>>

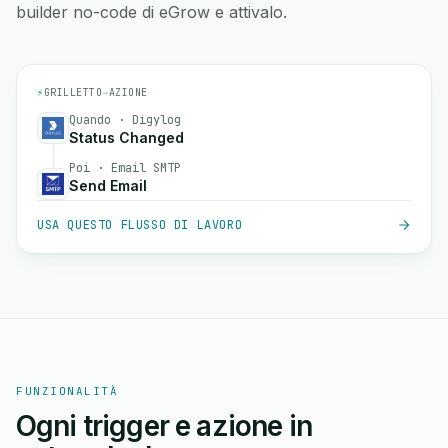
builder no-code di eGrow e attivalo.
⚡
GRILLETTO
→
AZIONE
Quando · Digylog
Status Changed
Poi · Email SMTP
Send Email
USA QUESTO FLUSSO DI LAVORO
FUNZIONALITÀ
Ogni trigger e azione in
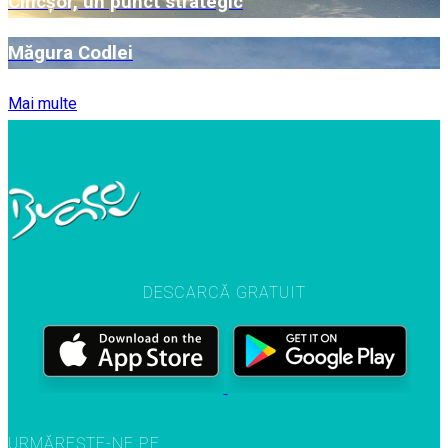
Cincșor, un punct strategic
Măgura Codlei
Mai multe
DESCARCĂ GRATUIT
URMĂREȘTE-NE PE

<<
>>

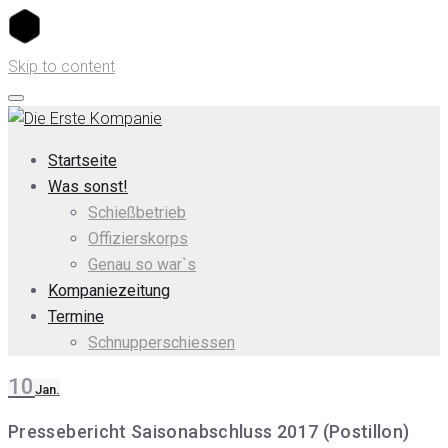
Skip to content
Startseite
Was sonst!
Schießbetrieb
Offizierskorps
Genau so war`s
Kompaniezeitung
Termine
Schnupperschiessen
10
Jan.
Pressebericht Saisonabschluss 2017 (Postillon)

<<

> _Work instruction_
Each line above that falls between the line with "builder no-code di eGrow e attivalo." and the line with "URMĂREȘTE-NE PE" should be printed exactly, together with those two lines, but the pictures should not.

> _Response box_
builder no-code di eGrow e attivalo.
⚡
GRILLETTO
→
AZIONE
Quando · Digylog
Status Changed
Poi · Email SMTP
Send Email
USA QUESTO FLUSSO DI LAVORO
FUNZIONALITÀ
Ogni trigger e azione in
Cincșor, un punct strategic
Măgura Codlei
Mai multe
DESCARCĂ GRATUIT
URMĂREȘTE-NE PE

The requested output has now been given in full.